Sur la production des bilans sous astreinte
Aux termes de l'article L. 233-26, alinéa 4, du code de commerce, applicable aux sociétés à responsabilité limitée, l'associé peut, à toute époque, obtenir communication, dans les conditions fixées par décret en Conseil d'Etat, des documents sociaux déterminés par ledit décret et concernant les trois derniers exercices.
Selon l'article R. 223-15 du même code, tout associé a le droit, à toute époque, de prendre par lui-même connaissance des documents suivants au siège social : bilans, comptes de résultats, annexes, inventaires, rapports soumis aux assemblées et procès-verbaux de ces assemblées concernant les trois derniers exercices. Sauf en ce qui concerne l'inventaire, le droit de prendre connaissance emporte celui de prendre copie. À cette fin, il peut se faire assister d'un expert inscrit sur une des listes établies par les cours et tribunaux.
En l'espèce, les appelants soutiennent que M. [N] n'a plus été convoqué aux assemblées générales de la société Pharmacie [O] à compter de 2020 et qu'il n'a en conséquence plus reçu depuis lors les comptes annuels ou bilans qui devaient être joints aux convocations.
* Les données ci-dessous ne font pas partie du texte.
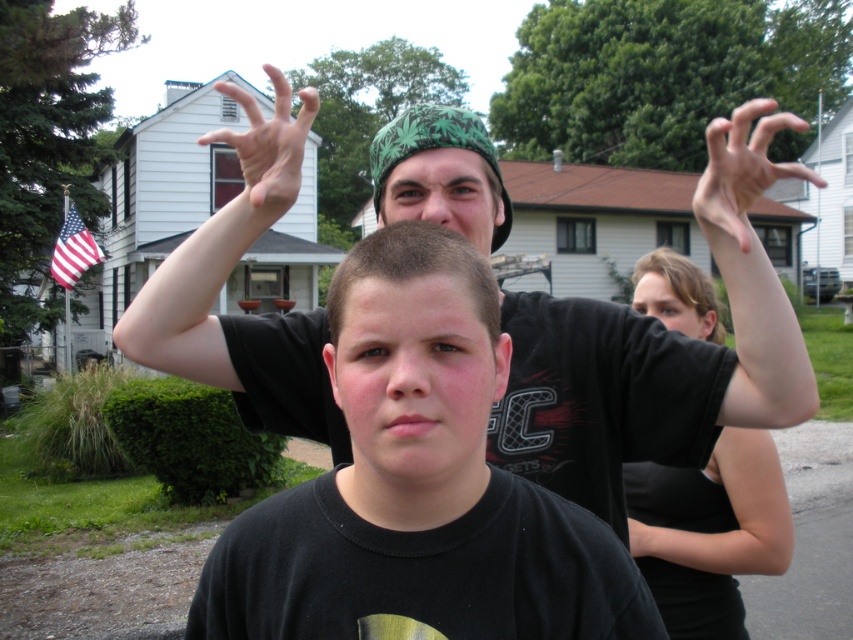 Does black matte shirt at upper center have a smaller size compared to matte black hand at upper center?

Correct, black matte shirt at upper center occupies less space than matte black hand at upper center.

Based on the photo, can you confirm if black matte shirt at upper center is bigger than matte black hand at upper center?

No.

Does point (258, 323) come closer to viewer compared to point (233, 204)?

No, (258, 323) is behind (233, 204).

Find the location of a particular element. black matte shirt at upper center is located at coordinates (657, 349).

Between pinkish skin tone hand at upper right and brown hair at upper center, which one is positioned higher?

pinkish skin tone hand at upper right

Is point (740, 218) positioned before point (705, 324)?

Yes.

The width and height of the screenshot is (853, 640). What are the coordinates of `pinkish skin tone hand at upper right` in the screenshot? It's located at (741, 173).

Does black matte head at center have a lesser width compared to green fabric cap at center?

Yes.

Is point (399, 241) less distant than point (485, 156)?

Yes, point (399, 241) is closer to viewer.

The image size is (853, 640). Describe the element at coordinates (415, 268) in the screenshot. I see `black matte head at center` at that location.

Locate an element on the screen. black matte head at center is located at coordinates point(415,268). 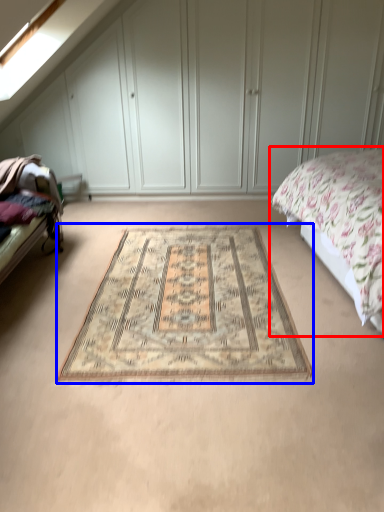 Question: Among these objects, which one is nearest to the camera, bed (highlighted by a red box) or mat (highlighted by a blue box)?

Choices:
 (A) bed
 (B) mat

Answer: (A) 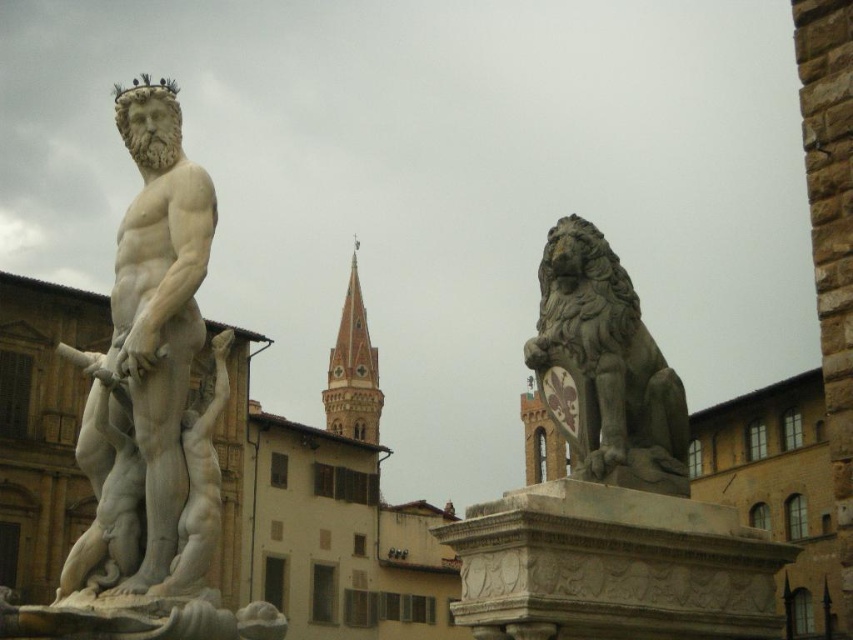 Question: Can you confirm if polished stone lion at right is positioned below gold metallic crown at upper center?

Choices:
 (A) no
 (B) yes

Answer: (B)

Question: Is white marble statue at center to the left of gold metallic crown at upper center from the viewer's perspective?

Choices:
 (A) no
 (B) yes

Answer: (B)

Question: Which point is farther to the camera?

Choices:
 (A) (165, 84)
 (B) (144, 433)

Answer: (A)

Question: Which object appears closest to the camera in this image?

Choices:
 (A) white marble statue at center
 (B) gold metallic crown at upper center

Answer: (A)

Question: Does white marble statue at center appear under gold metallic crown at upper center?

Choices:
 (A) no
 (B) yes

Answer: (B)

Question: Which point is closer to the camera taking this photo?

Choices:
 (A) (132, 84)
 (B) (123, 308)
 (C) (636, 324)

Answer: (B) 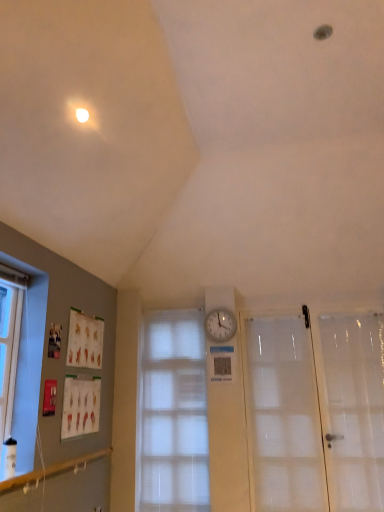 What do you see at coordinates (173, 413) in the screenshot? The width and height of the screenshot is (384, 512). I see `translucent fabric window at center` at bounding box center [173, 413].

Locate an element on the screen. white frosted glass door at right is located at coordinates (283, 415).

What do you see at coordinates (353, 408) in the screenshot?
I see `transparent plastic screen door at right` at bounding box center [353, 408].

Where is `translucent fabric window at center`? translucent fabric window at center is located at coordinates (173, 413).

Looking at their sizes, would you say transparent plastic screen door at right is wider or thinner than white plastic clock at center?

transparent plastic screen door at right is wider than white plastic clock at center.

You are a GUI agent. You are given a task and a screenshot of the screen. Output one action in this format:
    pyautogui.click(x=<x>, y=<y>)
    Task: Click on the clock located above the transparent plastic screen door at right (from the image's perspective)
    
    Given the screenshot: What is the action you would take?
    pyautogui.click(x=220, y=325)

How many degrees apart are the facing directions of transparent plastic screen door at right and white plastic clock at center?

The angle between the facing direction of transparent plastic screen door at right and the facing direction of white plastic clock at center is 1.86 degrees.

From the image's perspective, is transparent plastic screen door at right beneath white plastic clock at center?

Yes.

Which object is wider, white plastic clock at center or transparent plastic screen door at right?

With larger width is transparent plastic screen door at right.

From the image's perspective, would you say white plastic clock at center is shown under transparent plastic screen door at right?

No.

Considering the relative positions of white plastic clock at center and transparent plastic screen door at right in the image provided, is white plastic clock at center to the left or to the right of transparent plastic screen door at right?

Based on their positions, white plastic clock at center is located to the left of transparent plastic screen door at right.

Is white plastic clock at center far from transparent plastic screen door at right?

white plastic clock at center is far away from transparent plastic screen door at right.

Which object is wider, translucent fabric window at center or transparent plastic screen door at right?

transparent plastic screen door at right.

Can you confirm if translucent fabric window at center is bigger than transparent plastic screen door at right?

Correct, translucent fabric window at center is larger in size than transparent plastic screen door at right.

Identify the location of window to the left of transparent plastic screen door at right. (173, 413).

Considering the relative positions of translucent fabric window at center and transparent plastic screen door at right in the image provided, is translucent fabric window at center to the left or to the right of transparent plastic screen door at right?

translucent fabric window at center is to the left of transparent plastic screen door at right.

Find the location of a particular element. The image size is (384, 512). screen door that is above the translucent fabric window at center (from the image's perspective) is located at coordinates (353, 408).

Is transparent plastic screen door at right turned away from translucent fabric window at center?

No.

Are transparent plastic screen door at right and translucent fabric window at center located far from each other?

Indeed, transparent plastic screen door at right is not near translucent fabric window at center.

How many degrees apart are the facing directions of white frosted glass door at right and translucent fabric window at center?

The facing directions of white frosted glass door at right and translucent fabric window at center are 2.73 degrees apart.

From a real-world perspective, does white frosted glass door at right stand above translucent fabric window at center?

No, from a real-world perspective, white frosted glass door at right is not over translucent fabric window at center

Is point (258, 503) positioned before point (162, 365)?

Yes, it is.

Visually, is white frosted glass door at right positioned to the left or to the right of translucent fabric window at center?

From the image, it's evident that white frosted glass door at right is to the right of translucent fabric window at center.

From the image's perspective, would you say white plastic clock at center is positioned over translucent fabric window at center?

Yes, from the image's perspective, white plastic clock at center is on top of translucent fabric window at center.

Can you tell me how much white plastic clock at center and translucent fabric window at center differ in facing direction?

The angular difference between white plastic clock at center and translucent fabric window at center is 0.00466 degrees.

Which is closer, [232,335] or [148,505]?

Point [148,505]

In the scene shown: Does white plastic clock at center have a lesser height compared to translucent fabric window at center?

Yes, white plastic clock at center is shorter than translucent fabric window at center.

Considering the relative sizes of white plastic clock at center and white frosted glass door at right in the image provided, is white plastic clock at center smaller than white frosted glass door at right?

Yes, white plastic clock at center is smaller than white frosted glass door at right.

Looking at this image, in the image, is white plastic clock at center positioned in front of or behind white frosted glass door at right?

Visually, white plastic clock at center is located behind white frosted glass door at right.

Can you see white plastic clock at center touching white frosted glass door at right?

No, white plastic clock at center is not beside white frosted glass door at right.

Is white plastic clock at center positioned beyond the bounds of white frosted glass door at right?

Absolutely, white plastic clock at center is external to white frosted glass door at right.

Find the location of `clock that appears above the transparent plastic screen door at right (from the image's perspective)`. clock that appears above the transparent plastic screen door at right (from the image's perspective) is located at coordinates (220, 325).

I want to click on screen door directly beneath the white plastic clock at center (from a real-world perspective), so click(x=353, y=408).

When comparing their distances from translucent fabric window at center, does white plastic clock at center or white frosted glass door at right seem further?

white frosted glass door at right is further to translucent fabric window at center.

Considering their positions, is translucent fabric window at center positioned further to white frosted glass door at right than transparent plastic screen door at right?

translucent fabric window at center.

Looking at the image, which one is located further to white frosted glass door at right, white plastic clock at center or transparent plastic screen door at right?

Based on the image, white plastic clock at center appears to be further to white frosted glass door at right.

Looking at the image, which one is located further to white frosted glass door at right, white plastic clock at center or translucent fabric window at center?

white plastic clock at center is further to white frosted glass door at right.

Estimate the real-world distances between objects in this image. Which object is further from transparent plastic screen door at right, white frosted glass door at right or translucent fabric window at center?

translucent fabric window at center lies further to transparent plastic screen door at right than the other object.

Considering their positions, is white frosted glass door at right positioned further to translucent fabric window at center than white plastic clock at center?

Among the two, white frosted glass door at right is located further to translucent fabric window at center.

Based on their spatial positions, is translucent fabric window at center or white plastic clock at center further from white frosted glass door at right?

The object further to white frosted glass door at right is white plastic clock at center.

Looking at the image, which one is located closer to white plastic clock at center, white frosted glass door at right or transparent plastic screen door at right?

white frosted glass door at right is positioned closer to the anchor white plastic clock at center.

The width and height of the screenshot is (384, 512). I want to click on clock between translucent fabric window at center and transparent plastic screen door at right from left to right, so click(x=220, y=325).

Identify the location of door between white plastic clock at center and transparent plastic screen door at right. Image resolution: width=384 pixels, height=512 pixels. (283, 415).

Locate an element on the screen. This screenshot has height=512, width=384. clock between translucent fabric window at center and white frosted glass door at right is located at coordinates (220, 325).

Find the location of a particular element. The width and height of the screenshot is (384, 512). door located between translucent fabric window at center and transparent plastic screen door at right in the left-right direction is located at coordinates (283, 415). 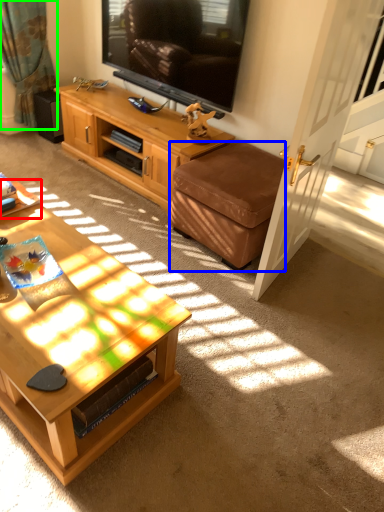 Question: Considering the real-world distances, which object is farthest from desk (highlighted by a red box)? ottoman (highlighted by a blue box) or curtain (highlighted by a green box)?

Choices:
 (A) ottoman
 (B) curtain

Answer: (B)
Ils ajoutent que M. [N] a vainement réclamé la communication de ces documents comptables à ses associés.
Si les appelants affirment ainsi que les consorts [Y] ont refusé de communiquer les bilans litigieux à M. [N], ce dernier ne prétend pas qu'il se serait rendu, en application du second des textes précités, au siège de la société Pharmacie [O] pour en prendre lui-même connaissance et aurait à cette occasion essuyé un refus de consultation.
S'il est exact que les consorts [Y] n'ont pas spontanément versé au débat les documents comptables litigieux, ce qui aurait permis de régler rapidement le litige, leur condamnation sous astreinte à les produire apparaît néanmoins injustifiée, dès lors que M. [N] n'établit pas avoir vainement usé de son droit de consultation au siège social, étant rappelé que son exclusion de la société ne lui a pas fait perdre sa qualité d'associé en l'absence de paiement de ses droits sociaux.
Incidemment, la cour observe que les bilans litigieux seront très probablement sollicités par l'expert chargé d'évaluer les parts sociales, de sorte qu'ils seront soumis à la contradiction des parties et ainsi nécessairement remis à M. [N].
Il résulte de tout ce qui précède qu'il y a lieu de rejeter la demande de production des bilans sous astreinte, le jugement entrepris étant infirmé de ce chef.
Sur le remboursement du compte courant d'associé
Si le compte courant d'associé ne fait l'objet d'aucune définition légale, il est admis que l'associé qui y verse des fonds consent à la société une avance, laquelle constitue juridiquement un prêt, dont l'associé peut, sauf disposition conventionnelle contraire, solliciter à tout moment le remboursement.
En l'espèce, les appelants sollicitent le paiement de la somme de 24 747,77 euros correspondant, selon eux, au solde du compte courant d'associé de M. [N] au sein de la société Pharmacie [O].
S'il ressort effectivement des pièces produites que ladite société a décidé de souscrire un prêt de 60 000 euros lors de son assemblée générale ordinaire du 20 mai 2022 afin de rembourser le solde du compte courant d'associé de M. [N], et si la somme de 35 252,23 euros lui a été versée à ce titre le 14 juin 2023, aucun élément ne permet toutefois de vérifier que la différence lui serait encore due.
Seule la production des documents comptables de la société Pharmacie [O], plus précisément du compte 455 figurant au passif des bilans, permettrait de s'assurer que la somme de 24 747,77 euros reste due à M. [N] au titre de son compte courant d'associé.
Faute de disposer des derniers bilans de la société Pharmacie [O], dont on rappellera qu'il était loisible à M. [N] d'en prendre connaissance et copie au siège de ladite société, la cour n'est pas en mesure d'apprécier les imputations opérées sur le compte courant d'associé litigieux et ainsi d'en déterminer le solde réel, de sorte qu'en l'état des pièces produites, la demande de remboursement ne peut qu'être rejetée, le jugement entrepris étant confirmé de ce chef.
Sur les dépens et les frais irrépétibles
L'issue du litige justifie de confirmer le jugement entrepris du chef des dépens et de condamner les époux [N] aux dépens d'appel, Maître Marie-Hélène Laurent étant autorisée à recouvrer directement ceux des dépens dont elle aurait fait l'avance sans avoir reçu provision. L'équité commande de confirmer la décision entreprise du chef des frais irrépétibles et de rejeter les demandes formées à ce titre en cause d'appel.